Klum wurde Anfang der 90er von Thomas Gottschalk in dessen Model-Castingshow „Model ’92“ zum Nachwuchsmannequin gekürt (ja, selbst Gottschalk hatte solch eine Sendung!). Darauf folgte zunächst nichts, dann Klums Umzug nach New York und das Durchbeißen bei diversen Castings für Fotoproduktionen. Und dabei blieb es auch. Zwar gehört Heidi Klum zu den meistfotografierten Frauen - ihre Titelbilder für „Sports Illustrated“ sind weltbekannt - ein Topmodel war sie allerdings nie. Sie ist wohl mehr die verzweifelt gesuchte deutsche Antwort auf die amerikanische It-Girl-Welle, angeführt von Paris Hilton. Diese Paris ist allerdings das einzige Mode-Paris, das man mit Heidi Klum in Zusammenhang bringen kann.
Das Wort „Topmodel“ ist deckungsgleich mit dem Begriff „Supermodel“, der vor allem in den 80er und 90er Jahren durch die grazilen Schönheiten Eva Herzigová, Nadja Auermann, Tatjana Patitz, Helena Christensen, Linda Evangelista, Naomi Campbell und noch wenige andere geprägt wurde.
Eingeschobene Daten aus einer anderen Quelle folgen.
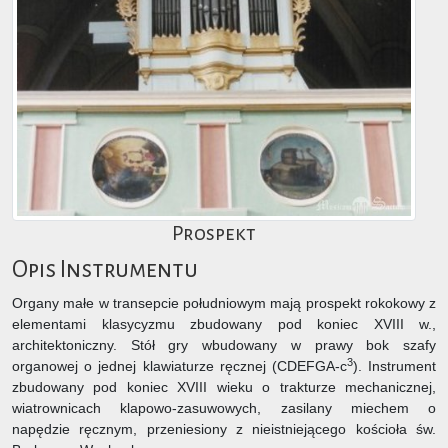
Prospekt
Opis Instrumentu
Organy małe w transepcie południowym mają prospekt rokokowy z
elementami klasycyzmu zbudowany pod koniec XVIII w.,
architektoniczny. Stół gry wbudowany w prawy bok szafy
3
organowej o jednej klawiaturze ręcznej (CDEFGA-c
). Instrument
zbudowany pod koniec XVIII wieku o trakturze mechanicznej,
wiatrownicach klapowo-zasuwowych, zasilany miechem o
napędzie ręcznym, przeniesiony z nieistniejącego kościoła św.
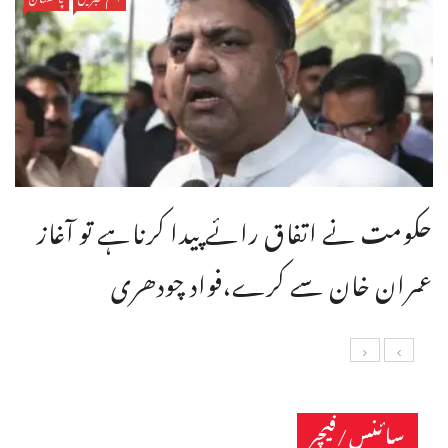
حکومت نے اتفاق رائے پیدا کرناہے تو آغاز
عمران خان سے کرے،فواد چودھری
سائنس/فیچر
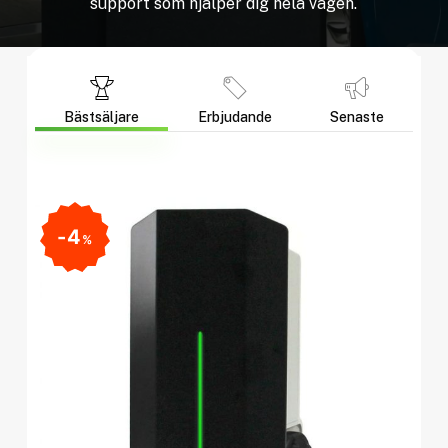
support
som
hjälper
dig
hela
vägen.
Bästsäljare
Erbjudande
Senaste
4
%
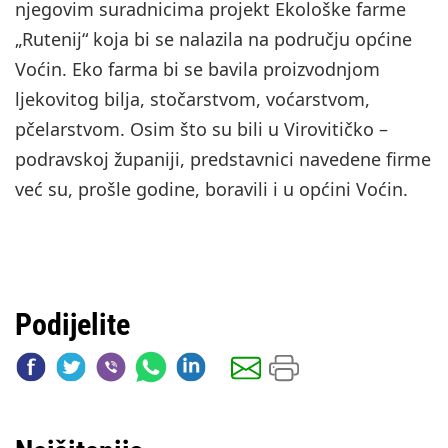
njegovim suradnicima projekt Ekološke farme
„Rutenij“ koja bi se nalazila na području općine
Voćin. Eko farma bi se bavila proizvodnjom
ljekovitog bilja, stočarstvom, voćarstvom,
pčelarstvom. Osim što su bili u Virovitičko –
podravskoj županiji, predstavnici navedene firme
već su, prošle godine, boravili i u općini Voćin.
Podijelite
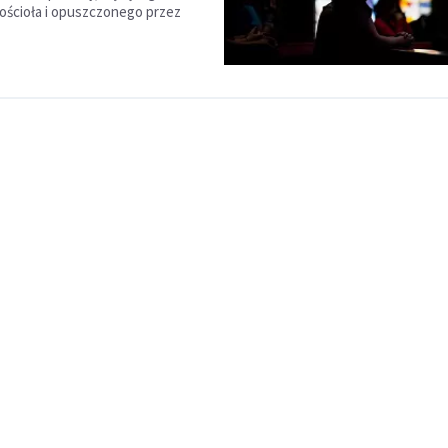
ościoła i opuszczonego przez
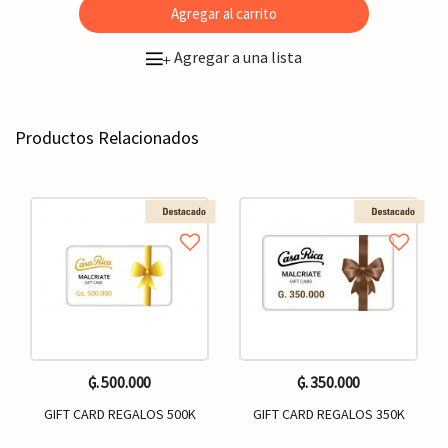
Agregar al carrito
Agregar a una lista
+
Productos Relacionados
₲. 500.000
₲. 350.000
GIFT CARD REGALOS 500K
GIFT CARD REGALOS 350K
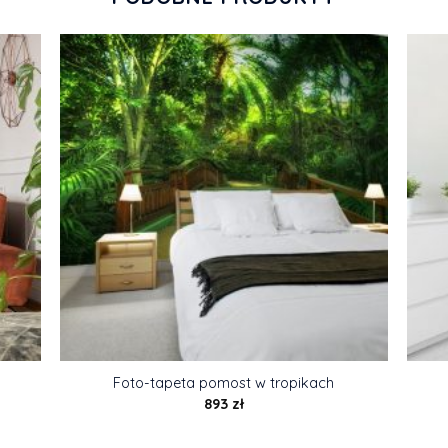
Foto-tapeta pomost w tropikach
893
zł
Diese Frauen liefen während unzähliger Fashionweeks in New York, London, Mailand und Paris, sie liefen so lange, bis ihre Prominenz über den Modemikrokosmos hinausging, bis man sie auf der Straße erkannte, bis sie nicht nur Fashionfreunden, sondern ebenfalls der ganzen Welt bekannt waren.
Basis für ihre Berühmtheit war der anonyme Laufsteg, eine Einreihung neben Dutzenden anderen Models, die der breiten Masse ebenfalls nicht bekannt waren. Denn das ist die Grundvoraussetzung für den Karriereaufstieg zum Topmodel: Anonymität.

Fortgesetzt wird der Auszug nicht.